— Одеваться не на что, — говорит математик и снисходительно смотрит на свою засаленную университетскую оболочку, — ну, донашиваем старое.
— Можно, конечно, прирабатывать частными уроками, — рассказывает учитель, — но на них не хватает времени. Школа берет его слишком много. Днем занятия, а вечером заседания, комиссии, совещания, разработка учебного плана... Мало ли что...
Что может быть в результате такой жизни?
Бегство бывает. Каждую весну не выдержавшие пачками покидают шатающиеся стулья в классах и идут куда глаза глядят. На конторскую службу. Или стараются попасть в Моно.
При слове «Моно» глаза учителя загораются.
— О, Моно!.. — Он сияет. — У Моно ставки в три раза больше...
«150 X 3 = 450»; — мысленно перемножаю я.

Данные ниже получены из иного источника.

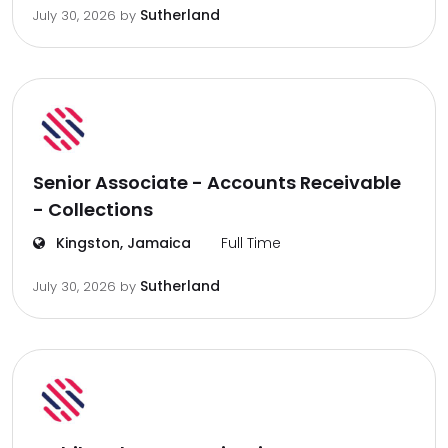
Sutherland
July 30, 2026
by
Senior Associate - Accounts Receivable
- Collections
Kingston, Jamaica
Full Time
Sutherland
July 30, 2026
by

— Там замечательно... — ликует математик, — школы Моссовета бога-а-тые... А наши... — он машет рукой, — наши...
— Какие ваши?
— Да вот — Главсоцвосовские. Все бедные. Трудно. Трудно. Потому и бегут каждую весну. А бегство — школе тяжкая рана. Приходят новые, но преемственность работы теряется, а это очень плохо...
* * *
Опять кончается перемена. Стихает в коридорах. За партами рядами вырастают стриженые головки. Пора уходить.
* * *
О положении учителей писали много раз. И сам я читал и пропускал мимо ушей. Но глянцевитые вытертые локти и стоптанные валенки глядят слишком выразительно. Надо принимать меры к тому, чтобы обеспечить хоть самым необходимым учительские кадры, а то они растают, их съест туберкулез, и некому будет в классах школы городка III Интернационала наполнять знанием стриженые головенки советских ребят.